(Collected data)
________________________
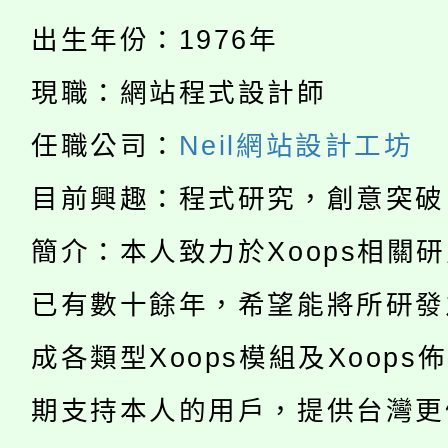
淨零綠生活教案入校路
份教師研習
出生年份：1976年
者。
115年食農教育專業人
會
現職：網站程式設計師
「本色祭」8/29、30
程
任職公司：
Neil網站設計工坊
8/21下午1時於龍潭區
場熱烈登場!
目前興趣：程式研究，創意突破
YOUNG桃局內行報名
徵才活動。
簡介：本人致力於Xoops相關
8月14至27日，桃園
局官網。
已有數十餘年，希望能將所研發
115年桃園市運動會8/1
開!
成各類型Xoops模組及Xoops
桃園市低收入戶享有免
田徑場及游泳池舉行。
期支持本人的用戶，提供台灣更
大園自造教育及科技中心
視費優惠，中低收入戶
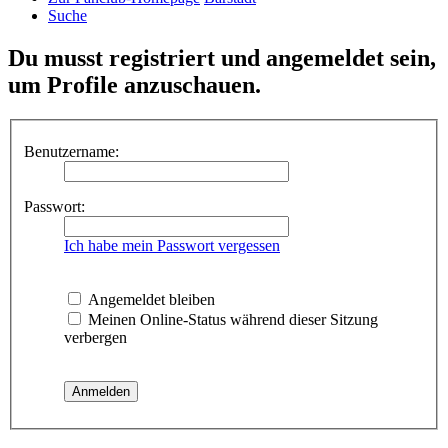
Suche
Du musst registriert und angemeldet sein,
um Profile anzuschauen.
Benutzername:
Passwort:
Ich habe mein Passwort vergessen
Angemeldet bleiben
Meinen Online-Status während dieser Sitzung
verbergen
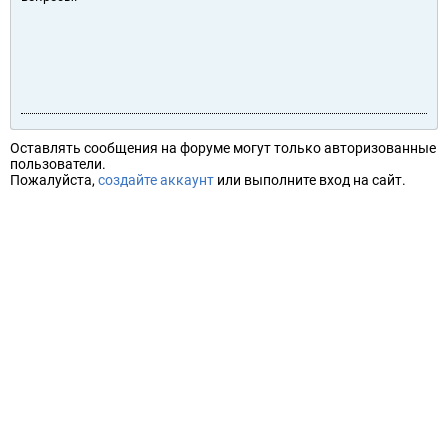
Оставлять сообщения на форуме могут только авторизованные
пользователи.
Пожалуйста,
создайте аккаунт
или выполните вход на сайт.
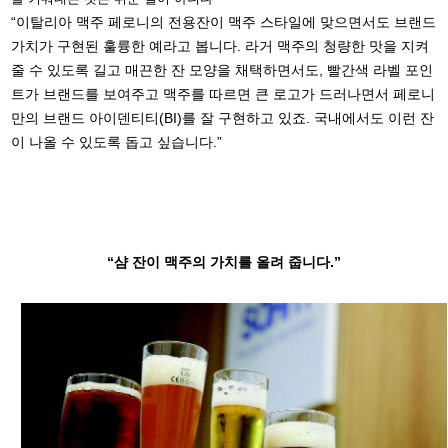
“이탈리아 맥주 페로니의 전용잔이 맥주 스타일에 맞으면서도 브랜드
가치가 구현된 훌륭한 예라고 봅니다. 라거 맥주의 청량한 맛을 지켜
줄 수 있도록 길고 매끈한 잔 모양을 채택하면서도, 빨간색 라벨 포인
트가 브랜드를 보여주고 맥주를 따르면 큰 로고가 드러나면서 페로니
만의 브랜드 아이덴티티(BI)를 잘 구현하고 있죠. 국내에서도 이런 잔
이 나올 수 있도록 돕고 싶습니다.”
“샴 잔이 맥주의 가치를 올려 줍니다.”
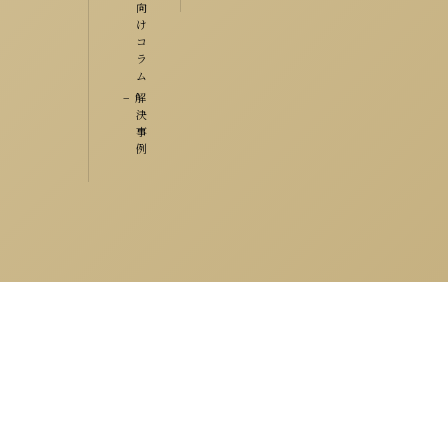
向
け
コ
ラ
ム
解
決
事
例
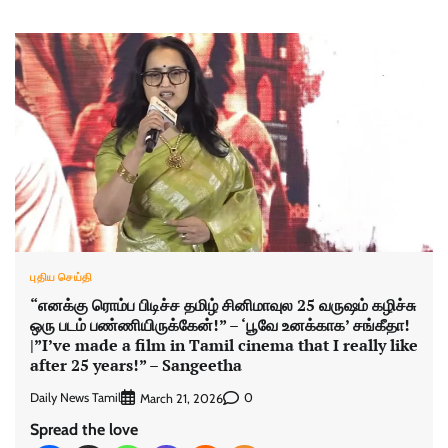
புதிய செய்தி
“எனக்கு ரொம்ப பிடிச்ச தமிழ் சினிமாவுல 25 வருஷம் கழிச்சு
ஒரு படம் பண்ணியிருக்கேன்!” – ‘பூவே உனக்காக’ சங்கீதா!
|”I’ve made a film in Tamil cinema that I really like
after 25 years!” – Sangeetha
Daily News Tamil
0
March 21, 2026
Spread the love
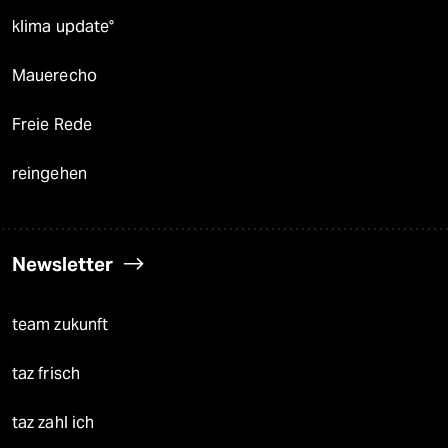
klima update°
Mauerecho
Freie Rede
reingehen
Newsletter
team zukunft
taz frisch
taz zahl ich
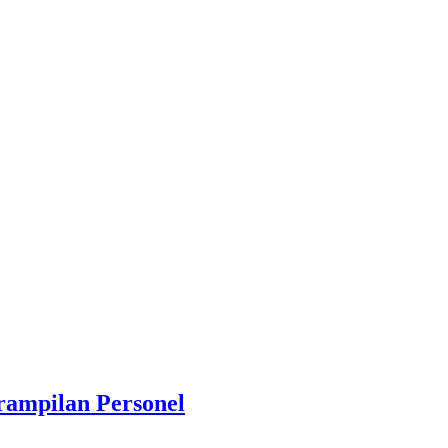
rampilan Personel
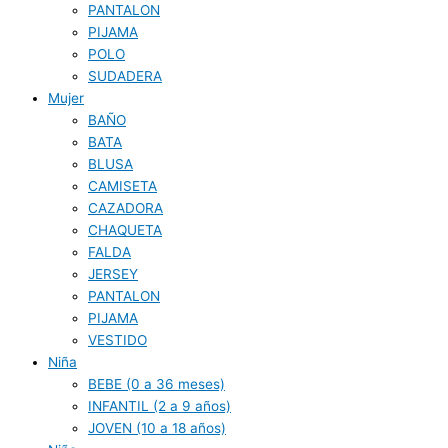
PANTALON
PIJAMA
POLO
SUDADERA
Mujer
BAÑO
BATA
BLUSA
CAMISETA
CAZADORA
CHAQUETA
FALDA
JERSEY
PANTALON
PIJAMA
VESTIDO
Niña
BEBE (0 a 36 meses)
INFANTIL (2 a 9 años)
JOVEN (10 a 18 años)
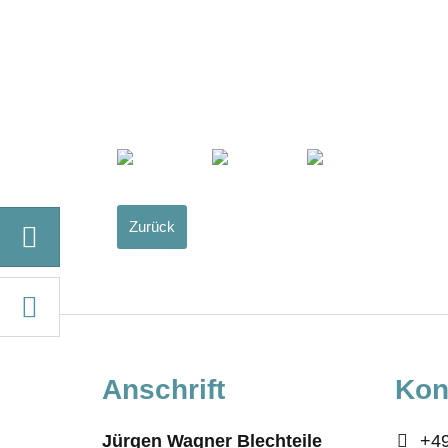
Zurück
Anschrift
Kon
Jürgen Wagner Blechteile
+49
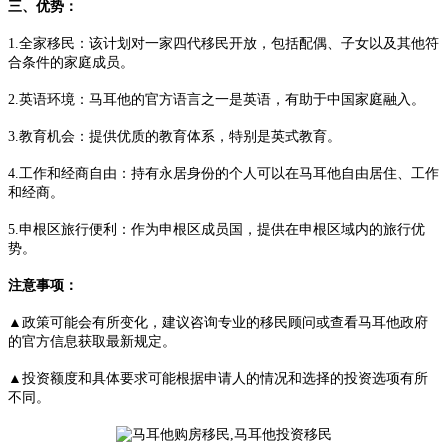
三、优势：
1.全家移民：该计划对一家四代移民开放，包括配偶、子女以及其他符
合条件的家庭成员。
2.英语环境：马耳他的官方语言之一是英语，有助于中国家庭融入。
3.教育机会：提供优质的教育体系，特别是英式教育。
4.工作和经商自由：持有永居身份的个人可以在马耳他自由居住、工作
和经商。
5.申根区旅行便利：作为申根区成员国，提供在申根区域内的旅行优
势。
注意事项：
▲政策可能会有所变化，建议咨询专业的移民顾问或查看马耳他政府
的官方信息获取最新规定。
▲投资额度和具体要求可能根据申请人的情况和选择的投资选项有所
不同。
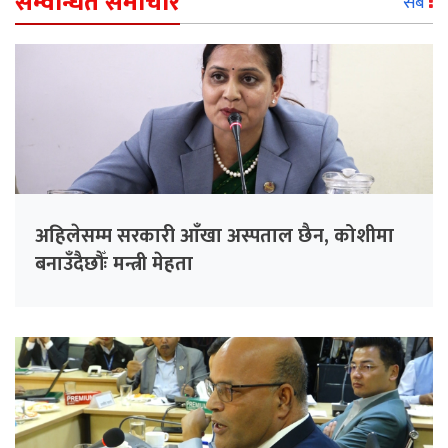
सम्वन्धित समाचार
सबै
अहिलेसम्म सरकारी आँखा अस्पताल छैन, कोशीमा
बनाउँदैछौँः मन्त्री मेहता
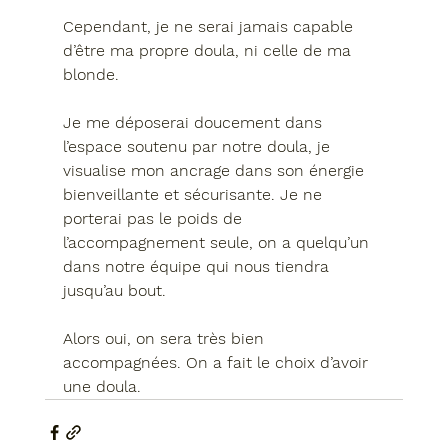
Cependant, je ne serai jamais capable 
d’être ma propre doula, ni celle de ma 
blonde.
Je me déposerai doucement dans 
l’espace soutenu par notre doula, je 
visualise mon ancrage dans son énergie 
bienveillante et sécurisante. Je ne 
porterai pas le poids de 
l’accompagnement seule, on a quelqu’un 
dans notre équipe qui nous tiendra 
jusqu’au bout.
Alors oui, on sera très bien 
accompagnées. On a fait le choix d’avoir 
une doula.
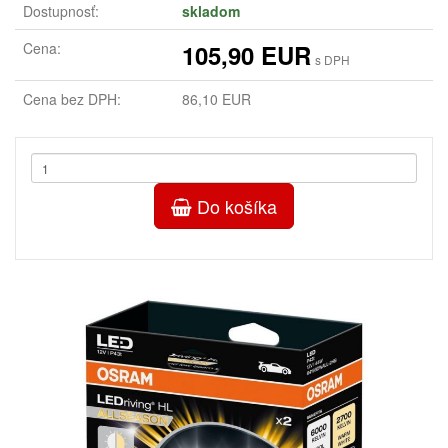
Dostupnosť:
skladom
Cena:
105,90 EUR
s DPH
Cena bez DPH:
86,10 EUR
Do košíka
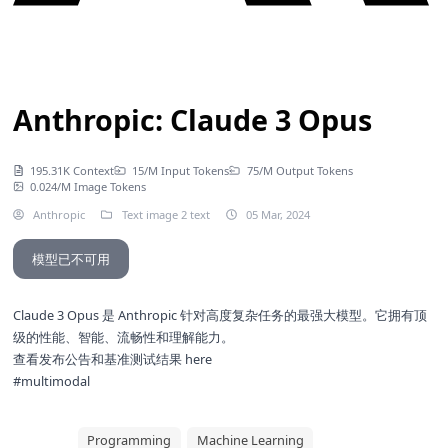
Anthropic: Claude 3 Opus
195.31K Context
15/M Input Tokens
75/M Output Tokens
0.024/M Image Tokens
Anthropic
Text image 2 text
05 Mar, 2024
模型已不可用
Claude 3 Opus 是 Anthropic 针对高度复杂任务的最强大模型。它拥有顶
级的性能、智能、流畅性和理解能力。
查看发布公告和基准测试结果
here
#multimodal
Programming
Machine Learning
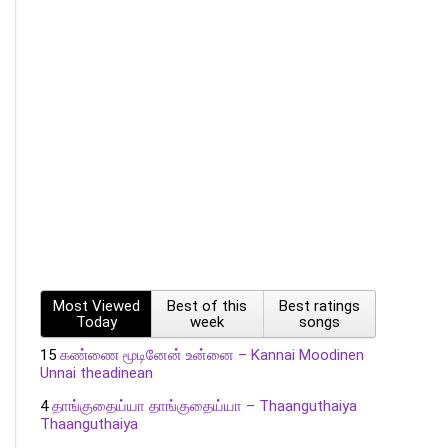
Most Viewed
Best of this
Best ratings
Today
week
songs
15
கண்ணை மூடினேன் உன்னை – Kannai Moodinen
Unnai theadinean
4
தாங்குதைய்யா தாங்குதைய்யா – Thaanguthaiya
Thaanguthaiya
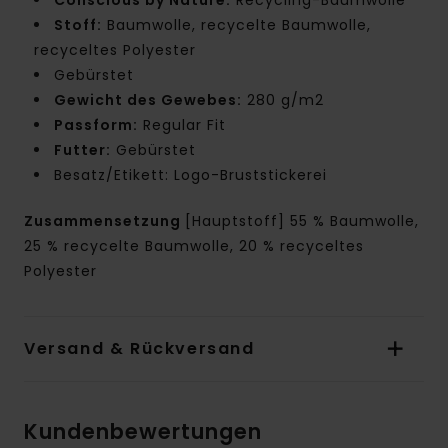
Stoff:
Baumwolle, recycelte Baumwolle,
recyceltes Polyester
Gebürstet
Gewicht des Gewebes:
280 g/m2
Passform:
Regular Fit
Futter:
Gebürstet
Besatz/Etikett: Logo-Bruststickerei
Zusammensetzung
[Hauptstoff] 55 % Baumwolle,
25 % recycelte Baumwolle, 20 % recyceltes
Polyester
Versand & Rückversand
Kundenbewertungen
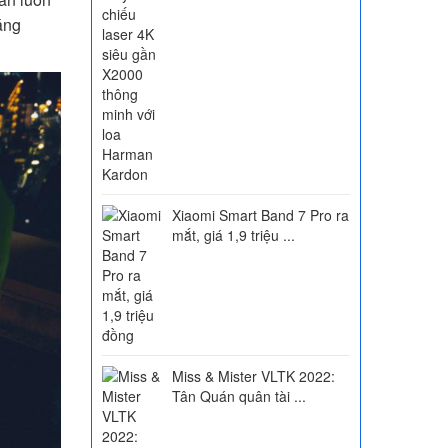
áng
Xiaomi Smart Band 7 Pro ra
mắt, giá 1,9 triệu ...
Miss & Mister VLTK 2022:
Tân Quán quân tài ...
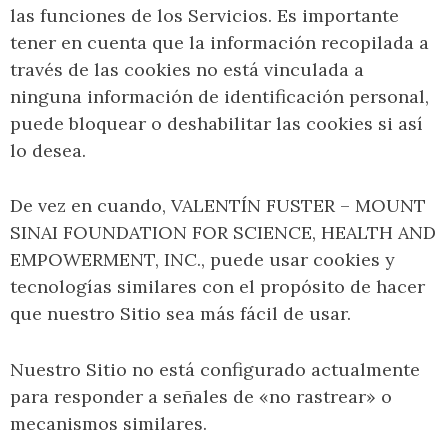
las funciones de los Servicios. Es importante
tener en cuenta que la información recopilada a
través de las cookies no está vinculada a
ninguna información de identificación personal,
puede bloquear o deshabilitar las cookies si así
lo desea.
De vez en cuando, VALENTÍN FUSTER – MOUNT
SINAI FOUNDATION FOR SCIENCE, HEALTH AND
EMPOWERMENT, INC., puede usar cookies y
tecnologías similares con el propósito de hacer
que nuestro Sitio sea más fácil de usar.
Nuestro Sitio no está configurado actualmente
para responder a señales de «no rastrear» o
mecanismos similares.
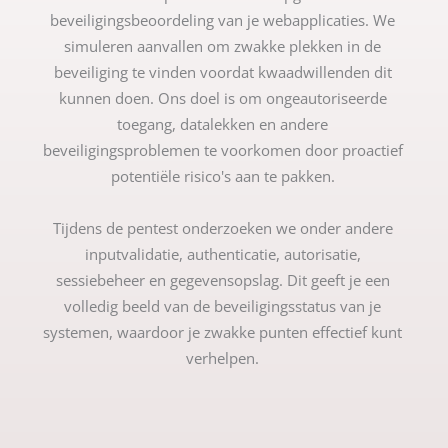
beveiligingsbeoordeling van je webapplicaties. We
simuleren aanvallen om zwakke plekken in de
beveiliging te vinden voordat kwaadwillenden dit
kunnen doen. Ons doel is om ongeautoriseerde
toegang, datalekken en andere
beveiligingsproblemen te voorkomen door proactief
potentiële risico's aan te pakken.
Tijdens de pentest onderzoeken we onder andere
inputvalidatie, authenticatie, autorisatie,
sessiebeheer en gegevensopslag. Dit geeft je een
volledig beeld van de beveiligingsstatus van je
systemen, waardoor je zwakke punten effectief kunt
verhelpen.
________________________
Give again, word for word, the lines above from the first one through the one containing "가치가 구현된 훌륭한 예라고 봅니다. 라거 맥주의 청량한 맛을 지켜"; no pictures.

淨零綠生活教案入校路
份教師研習
出生年份：1976年
者。
115年食農教育專業人
會
現職：網站程式設計師
「本色祭」8/29、30
程
任職公司：
Neil網站設計工坊
8/21下午1時於龍潭區
場熱烈登場!
目前興趣：程式研究，創意突破
YOUNG桃局內行報名
徵才活動。
簡介：本人致力於Xoops相關
8月14至27日，桃園
局官網。
已有數十餘年，希望能將所研發
115年桃園市運動會8/1
開!
成各類型Xoops模組及Xoops
桃園市低收入戶享有免
田徑場及游泳池舉行。
期支持本人的用戶，提供台灣更
大園自造教育及科技中心
視費優惠，中低收入戶
Suche
Du musst registriert und angemeldet sein,
um Profile anzuschauen.
Benutzername:
Passwort:
Ich habe mein Passwort vergessen
Angemeldet bleiben
Meinen Online-Status während dieser Sitzung
verbergen
Оставлять сообщения на форуме могут только авторизованные
пользователи.
Пожалуйста,
создайте аккаунт
или выполните вход на сайт.
“이탈리아 맥주 페로니의 전용잔이 맥주 스타일에 맞으면서도 브랜드
가치가 구현된 훌륭한 예라고 봅니다. 라거 맥주의 청량한 맛을 지켜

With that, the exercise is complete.